Entries taken from a collection
▬▬▬▬▬▬▬▬▬▬

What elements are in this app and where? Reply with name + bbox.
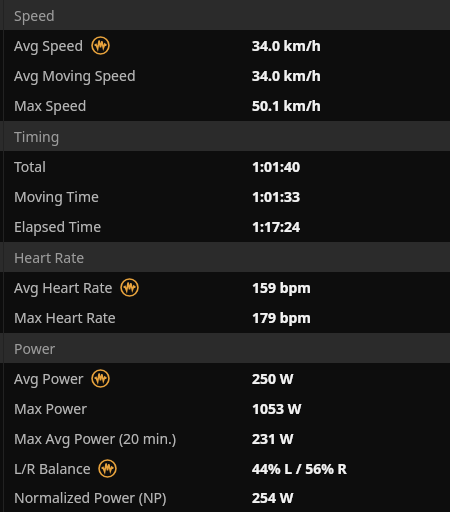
other: Show Avg Heart Rate graph	[120, 278, 139, 297]
staticText: 159 bpm	[252, 278, 312, 297]
staticText: Elapsed Time	[14, 217, 102, 236]
staticText: 254 W	[252, 488, 294, 507]
staticText: Avg Heart Rate	[14, 278, 113, 297]
staticText: 231 W	[252, 429, 294, 448]
button[interactable]: Avg Moving Speed	[0, 60, 450, 90]
button[interactable]: Avg Heart Rate	[0, 272, 450, 302]
button[interactable]: Total	[0, 151, 450, 181]
staticText: Avg Power	[14, 369, 84, 388]
staticText: 1053 W	[252, 399, 302, 418]
staticText: 50.1 km/h	[252, 96, 321, 115]
staticText: 1:01:33	[252, 187, 300, 206]
button[interactable]: Max Speed	[0, 90, 450, 120]
button[interactable]: Moving Time	[0, 181, 450, 211]
staticText: L/R Balance	[14, 459, 91, 478]
staticText: Total	[14, 157, 46, 176]
staticText: Normalized Power (NP)	[14, 488, 167, 507]
staticText: 34.0 km/h	[252, 66, 321, 85]
staticText: 1:01:40	[252, 157, 300, 176]
staticText: Power	[14, 339, 56, 358]
staticText: Max Avg Power (20 min.)	[14, 429, 177, 448]
staticText: Max Heart Rate	[14, 308, 116, 327]
button[interactable]: Max Avg Power (20 min.)	[0, 423, 450, 453]
other: Show L/R Balance graph	[98, 459, 117, 478]
staticText: Max Power	[14, 399, 87, 418]
other: Show Avg Speed graph	[91, 36, 110, 55]
staticText: Avg Speed	[14, 36, 84, 55]
staticText: 250 W	[252, 369, 294, 388]
staticText: 44% L / 56% R	[252, 459, 347, 478]
staticText: Heart Rate	[14, 248, 85, 267]
staticText: Avg Moving Speed	[14, 66, 136, 85]
button[interactable]: Elapsed Time	[0, 211, 450, 241]
staticText: Moving Time	[14, 187, 99, 206]
button[interactable]: Avg Speed	[0, 30, 450, 60]
button[interactable]: L/R Balance	[0, 453, 450, 483]
staticText: 34.0 km/h	[252, 36, 321, 55]
staticText: Timing	[14, 127, 60, 146]
other: Show Avg Power graph	[91, 369, 110, 388]
staticText: 1:17:24	[252, 217, 300, 236]
button[interactable]: Avg Power	[0, 363, 450, 393]
staticText: Max Speed	[14, 96, 87, 115]
button[interactable]: Max Heart Rate	[0, 302, 450, 332]
button[interactable]: Normalized Power (NP)	[0, 483, 450, 512]
staticText: Speed	[14, 6, 55, 25]
button[interactable]: Max Power	[0, 393, 450, 423]
staticText: 179 bpm	[252, 308, 312, 327]
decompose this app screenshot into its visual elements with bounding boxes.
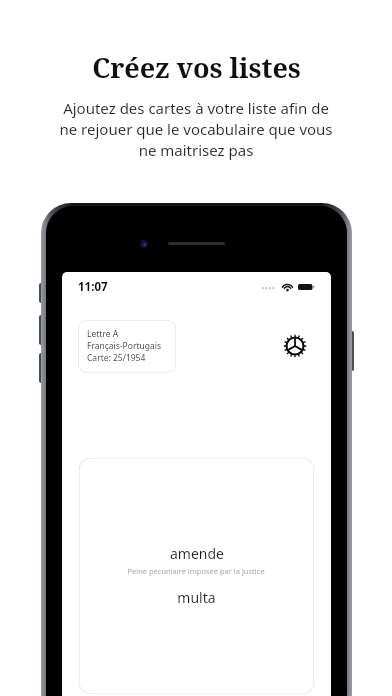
button[interactable]: Lettre A <box>78 320 176 373</box>
staticText: Peine pécuniaire imposée par la justice. <box>127 566 267 576</box>
staticText: Carte: 25/1954 <box>87 352 146 364</box>
staticText: amende <box>170 544 224 563</box>
staticText: 11:07 <box>78 279 108 295</box>
staticText: Ajoutez des cartes à votre liste afin de… <box>59 98 333 161</box>
button[interactable]: Settings <box>276 327 314 365</box>
staticText: Créez vos listes <box>92 49 301 86</box>
staticText: multa <box>177 588 216 607</box>
staticText: Lettre A <box>87 328 119 340</box>
button[interactable]: amende <box>79 458 314 694</box>
staticText: Français-Portugais <box>87 340 162 352</box>
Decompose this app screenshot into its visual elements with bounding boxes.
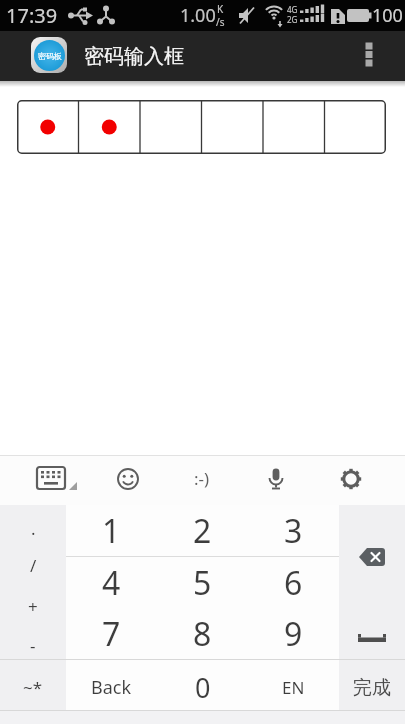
button[interactable] — [318, 454, 384, 503]
staticText: . — [31, 517, 36, 540]
staticText: 17:39 — [6, 2, 58, 29]
staticText: 0 — [195, 669, 211, 706]
staticText: 密码板 — [38, 51, 62, 61]
staticText: 4G — [287, 4, 298, 15]
staticText: 100 — [372, 3, 403, 28]
button[interactable] — [95, 454, 161, 503]
button[interactable]: 完成 — [339, 662, 405, 713]
button[interactable]: / — [0, 546, 66, 585]
staticText: 密码输入框 — [84, 44, 184, 69]
staticText: ~* — [23, 676, 43, 699]
staticText: 完成 — [353, 676, 391, 700]
button[interactable] — [243, 454, 309, 503]
button[interactable]: 3 — [248, 505, 339, 556]
button[interactable]: 8 — [157, 608, 248, 659]
staticText: 7 — [102, 612, 121, 656]
button[interactable]: . — [0, 509, 66, 548]
staticText: 2G — [287, 14, 298, 25]
button[interactable]: ~* — [0, 662, 66, 713]
staticText: 6 — [284, 561, 303, 605]
button[interactable]: 1 — [66, 505, 157, 556]
staticText: 3 — [284, 509, 303, 553]
button[interactable]: 4 — [66, 557, 157, 608]
button[interactable]: 5 — [157, 557, 248, 608]
button[interactable] — [339, 505, 405, 608]
button[interactable]: 2 — [157, 505, 248, 556]
staticText: 1 — [102, 509, 121, 553]
staticText: 2 — [193, 509, 212, 553]
button[interactable]: :-) — [169, 454, 235, 503]
button[interactable]: 6 — [248, 557, 339, 608]
button[interactable]: + — [0, 587, 66, 626]
staticText: + — [28, 595, 38, 618]
staticText: 9 — [284, 612, 303, 656]
button[interactable]: EN — [248, 662, 339, 713]
staticText: 5 — [193, 561, 212, 605]
button[interactable]: Back — [66, 662, 157, 713]
button[interactable] — [17, 100, 386, 154]
button[interactable]: 7 — [66, 608, 157, 659]
staticText: EN — [282, 676, 305, 699]
button[interactable]: - — [0, 626, 66, 665]
button[interactable]: 0 — [157, 662, 248, 713]
button[interactable]: 9 — [248, 608, 339, 659]
staticText: Back — [91, 675, 132, 700]
button[interactable] — [339, 612, 405, 663]
staticText: K — [217, 2, 224, 16]
staticText: 8 — [193, 612, 212, 656]
button[interactable] — [352, 34, 386, 78]
staticText: 1.00 — [180, 3, 216, 28]
staticText: /s — [216, 15, 225, 29]
staticText: :-) — [194, 467, 210, 490]
button[interactable] — [21, 454, 93, 503]
staticText: - — [30, 634, 36, 657]
staticText: 4 — [102, 561, 121, 605]
staticText: / — [30, 554, 37, 577]
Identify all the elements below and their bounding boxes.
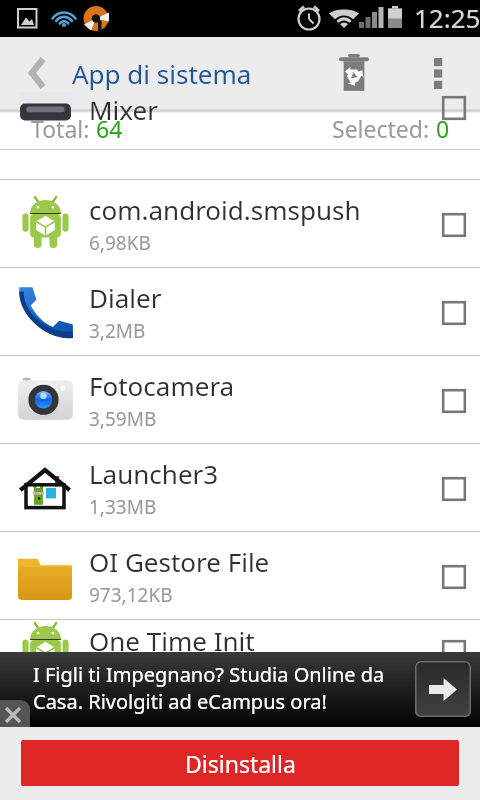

▬▬▬▬▬▬▬▬▬▬

__EXERCISE DIRECTIONS__: Across the entries above, find the lines with the string "Rate" and copy them.

__RESULT FOR THIS EXERCISE__:
other: Show Avg Heart Rate graph	[120, 278, 139, 297]
staticText: Avg Heart Rate	[14, 278, 113, 297]
button[interactable]: Avg Heart Rate	[0, 272, 450, 302]
staticText: Max Heart Rate	[14, 308, 116, 327]
staticText: Heart Rate	[14, 248, 85, 267]
button[interactable]: Max Heart Rate	[0, 302, 450, 332]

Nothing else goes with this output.